Perché questo è stato fatto: si è estrapolata una frase da un discorso di un quarto d’ora, e non si è contestualizzata, anzi si è posto l’accento su due sostantivi che avrebbero (come è successo poi) potuto creare un caso, e si sono esasperati, e lui non si è neanche sottratto, postando poi sui suoi social un uomo in passamontagna, con la maglia del MoVimento 5 stelle e un cartello in mano con scritto: “Brigata di cittadinanza, reparto d’assalto“.
Tutto questo, tutto quello che è successo e che ha portato a quello che vi abbiamo raccontato, forse, però, è il prezzo da pagare per non essere mai sceso in campo in prima persona, per aver delegato a qualcun altro il compito arduo di governare l’Italia, e senza i numeri per poterlo fare (da soli, si intende). È il prezzo da pagare per aver provato a cambiare le cose senza esperienza (la maggior parte delle volte).

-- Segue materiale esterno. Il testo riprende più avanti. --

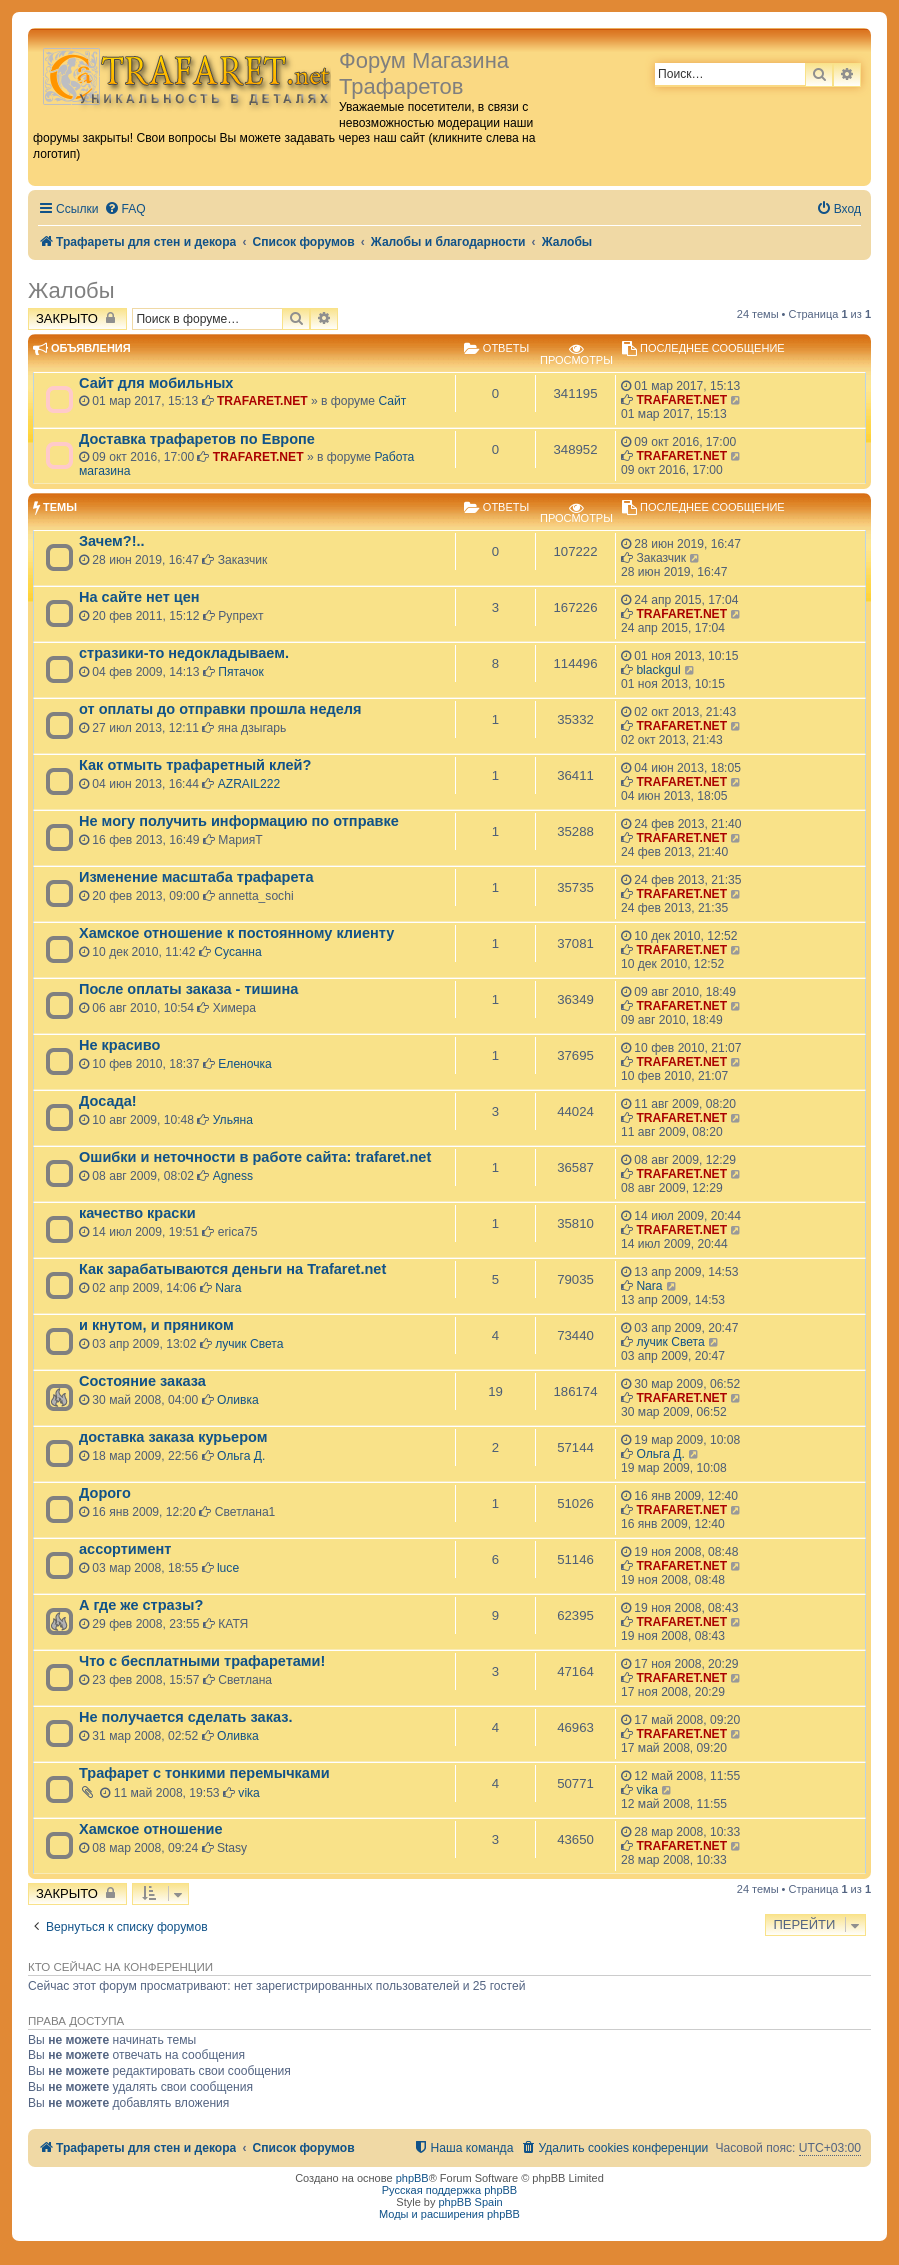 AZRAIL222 (249, 784)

Rimane solo da capire da che parte andranno i proseliti, i simpatizzanti, quelli che ci sono sempre stati e i nuovi, che il comico ha detto arriveranno, ma anche quelli che sono saliti sul carro del vincitore quando si era primo schieramento.
Al momento, sicuramente, la manifestazione contro il precariato, però, ha fatto più male al Partito democratico e alla sua segretaria, che si pensava dovesse risollevarlo dopo un periodo, quello post elettorale, non troppo roseo. Ma questa è un’altra storia, e c’entra anche quello che è stato detto sulla guerra in Ucraina da Moni Ovadia, e non solo.